*Work request:* Please take the lines from the one holding "an: Strand von" through the one holding "Weitere Ferienunterkünfte in Torrox anzeigen" in the data below and copy them exactly.

*Data:*
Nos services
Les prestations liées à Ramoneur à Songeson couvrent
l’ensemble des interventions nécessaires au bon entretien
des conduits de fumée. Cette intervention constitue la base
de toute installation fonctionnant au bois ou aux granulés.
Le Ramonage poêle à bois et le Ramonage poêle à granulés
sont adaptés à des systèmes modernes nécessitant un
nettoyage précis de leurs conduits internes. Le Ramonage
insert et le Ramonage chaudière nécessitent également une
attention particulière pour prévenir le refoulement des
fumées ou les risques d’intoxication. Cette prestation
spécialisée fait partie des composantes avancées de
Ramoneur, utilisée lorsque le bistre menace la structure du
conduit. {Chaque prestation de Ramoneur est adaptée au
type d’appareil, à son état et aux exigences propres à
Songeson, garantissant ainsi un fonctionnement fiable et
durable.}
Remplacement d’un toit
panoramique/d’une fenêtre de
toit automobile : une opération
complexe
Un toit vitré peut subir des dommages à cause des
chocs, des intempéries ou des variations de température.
...
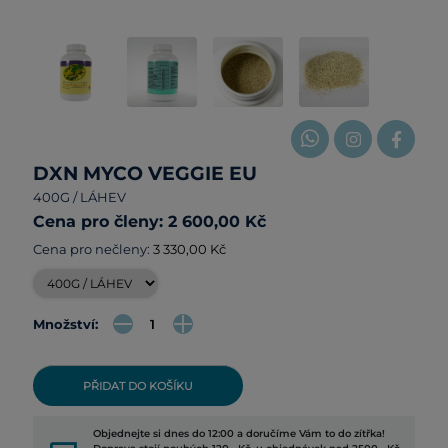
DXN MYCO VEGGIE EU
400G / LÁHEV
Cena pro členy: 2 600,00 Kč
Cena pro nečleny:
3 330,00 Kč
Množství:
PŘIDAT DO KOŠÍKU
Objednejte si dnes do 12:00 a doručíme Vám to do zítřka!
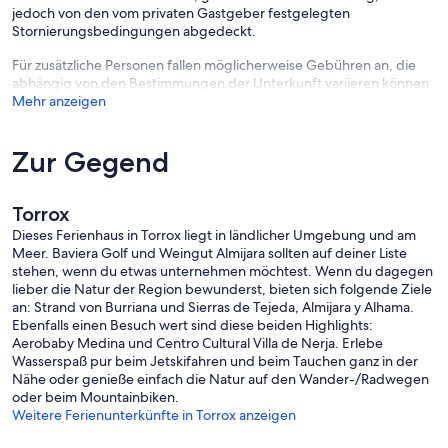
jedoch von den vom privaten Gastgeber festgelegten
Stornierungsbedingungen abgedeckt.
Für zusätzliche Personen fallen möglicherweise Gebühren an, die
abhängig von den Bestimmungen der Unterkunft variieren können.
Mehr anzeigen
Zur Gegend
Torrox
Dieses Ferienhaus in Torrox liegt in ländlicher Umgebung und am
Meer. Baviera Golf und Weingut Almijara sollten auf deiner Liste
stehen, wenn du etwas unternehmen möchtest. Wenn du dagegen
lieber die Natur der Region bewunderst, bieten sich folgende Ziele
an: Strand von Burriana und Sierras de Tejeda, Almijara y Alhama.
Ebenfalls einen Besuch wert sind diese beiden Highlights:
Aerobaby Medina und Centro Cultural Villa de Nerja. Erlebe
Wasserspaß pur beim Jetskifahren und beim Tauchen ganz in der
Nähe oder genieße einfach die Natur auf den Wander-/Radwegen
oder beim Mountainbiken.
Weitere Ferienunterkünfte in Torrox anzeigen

*Answer section:*
an: Strand von Burriana und Sierras de Tejeda, Almijara y Alhama.
Ebenfalls einen Besuch wert sind diese beiden Highlights:
Aerobaby Medina und Centro Cultural Villa de Nerja. Erlebe
Wasserspaß pur beim Jetskifahren und beim Tauchen ganz in der
Nähe oder genieße einfach die Natur auf den Wander-/Radwegen
oder beim Mountainbiken.
Weitere Ferienunterkünfte in Torrox anzeigen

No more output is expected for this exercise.